What's Wrong With Suzy

By edclayton
- 464 reads
We started going out with each other on Dec 1 2000, so New Year's
Day 2001 would be our one month anniversary. It was particularly
special to Suzy, because she said she hadn't had had a boyfriend for
more than a couple of weeks before. She was convinced that there must
be something wrong with her, but I assured her there wasn't. She was a
very beautiful young woman, very intelligent, warm, fragile and funny.
She was a daydreamer and was often a bit scatty, always claiming things
had gone missing - like my phone number, even when it was stored on her
phone - but she was a very, very special girl and I loved her.
She was shy and old-fashioned, because she had been raised by her
grandmother, but I finally convinced her that December 31 would be the
perfect night to consummate our love. I had set the scene. Romantic
music, wine, candles. I made dinner. I had spent the entire afternoon
cleaning and making sure everything was perfect.

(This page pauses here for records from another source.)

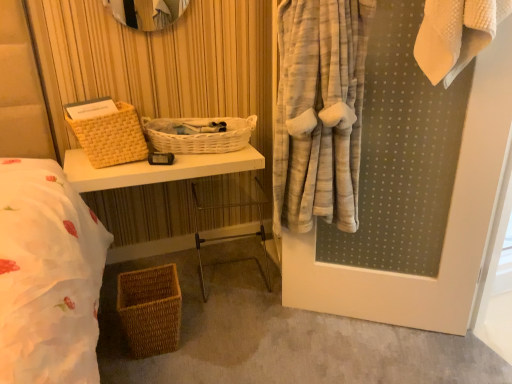 Find the location of a particular element. The width and height of the screenshot is (512, 384). vacant point to the right of woven brown basket at lower left, marked as the first basket in a bottom-to-top arrangement is located at coordinates (205, 340). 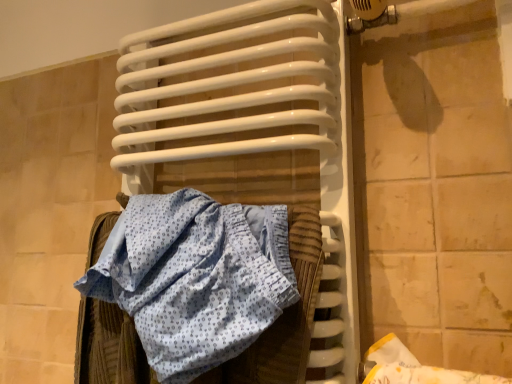 Identify the location of white glossy radiator at center. (251, 132).

What do you see at coordinates (251, 132) in the screenshot? I see `white glossy radiator at center` at bounding box center [251, 132].

In order to click on blue printed fabric at center in this screenshot , I will do `click(183, 285)`.

What do you see at coordinates (183, 285) in the screenshot? The width and height of the screenshot is (512, 384). I see `blue printed fabric at center` at bounding box center [183, 285].

What is the approximate height of blue printed fabric at center?

blue printed fabric at center is 11.73 inches in height.

What is the approximate width of blue printed fabric at center?

blue printed fabric at center is 6.60 inches in width.

I want to click on white glossy radiator at center, so pos(251,132).

Which object is positioned more to the right, white glossy radiator at center or blue printed fabric at center?

Positioned to the right is white glossy radiator at center.

Does white glossy radiator at center come behind blue printed fabric at center?

Yes.

Considering the points (195, 46) and (145, 284), which point is behind, point (195, 46) or point (145, 284)?

Point (195, 46)

From the image's perspective, is white glossy radiator at center under blue printed fabric at center?

No, from the image's perspective, white glossy radiator at center is not beneath blue printed fabric at center.

From a real-world perspective, who is located lower, white glossy radiator at center or blue printed fabric at center?

In real-world perspective, blue printed fabric at center is lower.

Which object is wider, white glossy radiator at center or blue printed fabric at center?

Wider between the two is blue printed fabric at center.

Is white glossy radiator at center taller than blue printed fabric at center?

Indeed, white glossy radiator at center has a greater height compared to blue printed fabric at center.

Based on the photo, considering the relative sizes of white glossy radiator at center and blue printed fabric at center in the image provided, is white glossy radiator at center bigger than blue printed fabric at center?

→ Yes, white glossy radiator at center is bigger than blue printed fabric at center.

Is white glossy radiator at center spatially inside blue printed fabric at center, or outside of it?

white glossy radiator at center is not inside blue printed fabric at center, it's outside.

Would you say white glossy radiator at center is a long distance from blue printed fabric at center?

white glossy radiator at center is actually quite close to blue printed fabric at center.

Is white glossy radiator at center oriented towards blue printed fabric at center?

Yes, white glossy radiator at center is aimed at blue printed fabric at center.

Looking at this image, how different are the orientations of white glossy radiator at center and blue printed fabric at center in degrees?

The angle between the facing direction of white glossy radiator at center and the facing direction of blue printed fabric at center is 0.000628 degrees.

Locate an element on the screen. Image resolution: width=512 pixels, height=384 pixels. towel below the white glossy radiator at center (from the image's perspective) is located at coordinates (183, 285).

Considering the relative positions of blue printed fabric at center and white glossy radiator at center in the image provided, is blue printed fabric at center to the left of white glossy radiator at center from the viewer's perspective?

Indeed, blue printed fabric at center is positioned on the left side of white glossy radiator at center.

Is blue printed fabric at center in front of or behind white glossy radiator at center in the image?

Visually, blue printed fabric at center is located in front of white glossy radiator at center.

Which is closer, (x=163, y=289) or (x=121, y=128)?

Point (x=163, y=289)

From the image's perspective, who appears lower, blue printed fabric at center or white glossy radiator at center?

blue printed fabric at center is shown below in the image.

From a real-world perspective, between blue printed fabric at center and white glossy radiator at center, who is vertically lower?

blue printed fabric at center.

Is blue printed fabric at center wider than white glossy radiator at center?

Correct, the width of blue printed fabric at center exceeds that of white glossy radiator at center.

Which of these two, blue printed fabric at center or white glossy radiator at center, stands shorter?

blue printed fabric at center.

Looking at the image, does blue printed fabric at center seem bigger or smaller compared to white glossy radiator at center?

blue printed fabric at center is smaller than white glossy radiator at center.

Is blue printed fabric at center spatially inside white glossy radiator at center, or outside of it?

blue printed fabric at center exists entirely within white glossy radiator at center.

Is there a large distance between blue printed fabric at center and white glossy radiator at center?

No, there isn't a large distance between blue printed fabric at center and white glossy radiator at center.

From the picture: Could you tell me if blue printed fabric at center is turned towards white glossy radiator at center?

No, blue printed fabric at center does not turn towards white glossy radiator at center.

How different are the orientations of blue printed fabric at center and white glossy radiator at center in degrees?

The facing directions of blue printed fabric at center and white glossy radiator at center are 0.000628 degrees apart.

Identify the location of towel on the left side of white glossy radiator at center. The width and height of the screenshot is (512, 384). (183, 285).

The image size is (512, 384). What are the coordinates of `towel on the left of white glossy radiator at center` in the screenshot? It's located at (183, 285).

Image resolution: width=512 pixels, height=384 pixels. Identify the location of towel in front of the white glossy radiator at center. (183, 285).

She came round at nine and we ate the dinner I had made and she told me
how happy I had made her, how no-one else had done anything like this
for her before.
Excited, drunk and in-love, I sauntered into the kitchen to open the
second bottle of white wine. It was ten minutes to midnight.
"Come on, slowcoach," Suzy called from my bedroom.
I carried the bottle of wine in one hand and two, oversize wineglasses
in the other. I turned the kitchen light off with my nose and carried
all the goods, teetering, back to my room.
Suzy was sitting on the edge of the bed, looking up at me in the
doorway with a broad, expectant smile on her face.
Crouching next to her was a dwarfish, old woman in a dark-blue dress.
Her hair was cropped and coal-black, in contrast to her thin, blue lips
and her pale, hollow cheeks. She was gazing at the back of Suzy's head
with a sad little smile and then she looked towards me.
The bottle of wine was first to hit the ground.
Then the two wine glasses, which broke.
"Clumsy!" chided Suzy, good-humouredly, and got on her hands and knees
to pick up the bottle, which had splashed its contents over carpet.
"Get some toilet paper for the wine," she said, picking up the shards
of broken glass. "And can you put the heating on?" she asked. "It's
gone freezing in here."
I stood there like an idiot, mouth open.
Suzy stopped what she was doing and looked at me.
"What?" she said.
"What!?" she almost screamed, and she looked at me as though she had
seen the look on my face a dozen times before and could neither
decipher nor bear it.
She followed my line of sight, but she saw nothing, not the repulsive
creature I saw.
The old woman licked her lips with a black tongue like the tail of an
eel and said in quick, rasping tones: "You're not to touch her! Do you
understand!?"
I choked on my breath.
Then she turned her heavy, black gaze onto Suzy. "She's my little
girl."
We never made it to a month, Suzy and I. We were one minute short when
she ran out of the flat, crying. She told me I was just like all the
others and that if her grandmother had been alive she would never have
let this happen.
I didn't doubt it. Not for a second.